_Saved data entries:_
>>
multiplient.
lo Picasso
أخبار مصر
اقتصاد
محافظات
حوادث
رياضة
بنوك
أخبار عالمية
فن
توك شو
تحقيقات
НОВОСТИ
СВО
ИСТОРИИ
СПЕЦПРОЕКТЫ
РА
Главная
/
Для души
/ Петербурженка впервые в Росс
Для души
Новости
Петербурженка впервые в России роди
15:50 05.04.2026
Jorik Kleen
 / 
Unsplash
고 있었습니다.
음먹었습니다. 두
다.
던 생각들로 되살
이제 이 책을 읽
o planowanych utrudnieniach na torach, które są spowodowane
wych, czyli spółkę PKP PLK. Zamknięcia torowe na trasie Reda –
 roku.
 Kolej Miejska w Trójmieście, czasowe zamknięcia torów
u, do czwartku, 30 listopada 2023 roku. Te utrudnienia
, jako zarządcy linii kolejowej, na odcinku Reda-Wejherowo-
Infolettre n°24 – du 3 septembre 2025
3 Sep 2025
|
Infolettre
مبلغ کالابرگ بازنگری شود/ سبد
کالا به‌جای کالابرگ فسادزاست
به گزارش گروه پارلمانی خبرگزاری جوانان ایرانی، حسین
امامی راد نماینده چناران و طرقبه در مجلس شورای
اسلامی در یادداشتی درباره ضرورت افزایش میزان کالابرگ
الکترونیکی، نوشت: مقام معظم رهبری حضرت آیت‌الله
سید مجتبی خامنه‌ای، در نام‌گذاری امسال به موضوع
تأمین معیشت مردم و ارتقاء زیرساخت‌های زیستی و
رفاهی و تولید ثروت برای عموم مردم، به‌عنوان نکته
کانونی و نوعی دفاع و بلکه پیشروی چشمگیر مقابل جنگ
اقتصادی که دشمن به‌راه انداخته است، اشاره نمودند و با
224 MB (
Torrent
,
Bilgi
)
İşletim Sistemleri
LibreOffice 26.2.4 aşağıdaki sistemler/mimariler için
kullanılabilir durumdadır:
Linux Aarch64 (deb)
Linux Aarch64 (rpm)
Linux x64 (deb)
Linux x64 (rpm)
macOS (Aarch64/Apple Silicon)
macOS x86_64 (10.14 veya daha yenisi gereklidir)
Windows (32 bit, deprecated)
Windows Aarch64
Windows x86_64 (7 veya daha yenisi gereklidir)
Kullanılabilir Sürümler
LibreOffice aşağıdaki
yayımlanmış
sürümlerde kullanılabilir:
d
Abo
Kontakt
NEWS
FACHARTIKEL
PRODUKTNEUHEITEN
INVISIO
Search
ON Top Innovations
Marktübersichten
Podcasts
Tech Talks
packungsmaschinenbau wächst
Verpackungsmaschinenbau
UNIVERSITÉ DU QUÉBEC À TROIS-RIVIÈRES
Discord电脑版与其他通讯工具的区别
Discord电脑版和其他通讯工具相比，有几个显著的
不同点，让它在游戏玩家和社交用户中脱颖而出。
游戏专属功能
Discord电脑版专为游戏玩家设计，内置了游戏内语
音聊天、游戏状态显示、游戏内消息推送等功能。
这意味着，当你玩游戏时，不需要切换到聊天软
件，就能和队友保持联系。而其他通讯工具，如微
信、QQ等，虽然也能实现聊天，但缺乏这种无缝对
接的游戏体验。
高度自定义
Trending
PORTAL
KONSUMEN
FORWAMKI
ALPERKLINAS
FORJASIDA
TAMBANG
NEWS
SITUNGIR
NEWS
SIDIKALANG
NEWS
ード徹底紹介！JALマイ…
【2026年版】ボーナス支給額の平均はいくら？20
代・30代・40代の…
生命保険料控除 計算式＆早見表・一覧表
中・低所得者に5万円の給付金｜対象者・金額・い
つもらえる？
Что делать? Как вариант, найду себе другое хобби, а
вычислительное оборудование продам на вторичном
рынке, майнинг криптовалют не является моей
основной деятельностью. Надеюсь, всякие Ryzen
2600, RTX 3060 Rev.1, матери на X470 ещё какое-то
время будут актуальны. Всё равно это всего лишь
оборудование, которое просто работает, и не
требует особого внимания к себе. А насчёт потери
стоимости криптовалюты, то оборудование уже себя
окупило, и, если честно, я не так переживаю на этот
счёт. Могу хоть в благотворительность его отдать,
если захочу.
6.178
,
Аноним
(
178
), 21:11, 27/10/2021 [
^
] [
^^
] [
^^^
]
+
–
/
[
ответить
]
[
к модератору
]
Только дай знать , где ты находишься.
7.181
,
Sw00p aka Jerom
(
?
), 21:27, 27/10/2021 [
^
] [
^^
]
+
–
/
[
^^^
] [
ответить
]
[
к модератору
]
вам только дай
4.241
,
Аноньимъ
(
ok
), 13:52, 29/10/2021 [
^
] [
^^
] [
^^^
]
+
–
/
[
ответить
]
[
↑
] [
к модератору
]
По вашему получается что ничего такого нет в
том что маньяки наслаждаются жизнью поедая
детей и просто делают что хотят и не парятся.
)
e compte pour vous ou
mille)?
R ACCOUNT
<<
Answer with a number only: how many lines above have the word "просто"?

_Result of this task:_
2